Home improvement projects can significantly increase your property’s value as well as make the home more livable. Small projects do not usually involve too much of your sweet change, but larger home improvement projects require the big bucks. A kitchen remodel alone can cost you around $23,000 according to Home Advisor.

But do not fear, you don’t have to drain you bank account in order to afford that costly renovation. There are many other options available in order to help you finance your project. Here are four of your many useful resources:

1. HELOC: Home equity line of credit

Depending on how long you have lived in your home you have probably built up some equity. This usually takes at least three to four years. Another way to think of this is as money that is not being used that is tied to the home.

In order to use this equity, you can get a home equity line of credit, other wise known as HELOC. The way this credit option works is the homeowner uses their equity as collateral to borrow the funding. This interest only loan works very similar to a credit card and you just pay the interest as you go.

Disadvantage: the interest automatically kicks in as soon as the funds are used. Because of this, HELOC is best used for long term projects because you can take out the funds as needed instead of in full. Repayment options can be flexible as well as the option for variable interest rates.

2. Personal Loan

If you do not have a decent amount of equity in your home, or you simply just do not want to touch your equity, a personal loan would be another option to consider in financing your home improvement project.

This option works best if you are in a hurry and the amount you need to borrow isn’t a lot.
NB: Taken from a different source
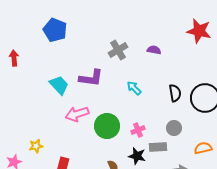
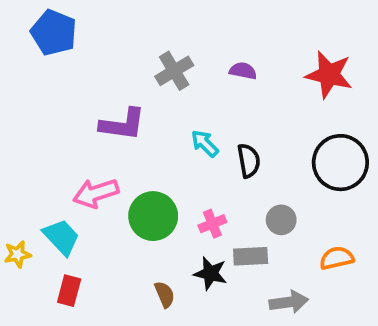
red star: (199, 31) -> (329, 75), moved
cyan trapezoid: (59, 85) -> (61, 237), moved
black semicircle: (175, 93) -> (249, 161), moved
For many personal loan lenders, the minimum amount they can lend can even be just a few thousand dollars.

Disadvantage: the interest rates are higher because there aren’t assets that are being relied upon. Also, the repayment periods are shorter ranging between three and seven years usually.

3. Credit Cards

This could be another viable option and renovation experts have been noticing this being done more and more because homeowner can also earn points and rewards by using credit cards.

Disadvantage: high interest rates. Some companies might offer a 0% APR for a period of time but more often than not you will end up with a double-digit interest rate.

4. Short Term Rental

If all these other options do not appeal to you, you could always opt to offer your house or a space in your house as a short-term rental via Airbnb or VRBO. This can generate an additional $600 – $1,200 per month for most homeowners, depending on the location.

Disadvantage: hosting. You will be responsible for managing guests and making the property livable. This includes providing small items like toiletries and linens. This process also involves permit paperwork which can add up with fees.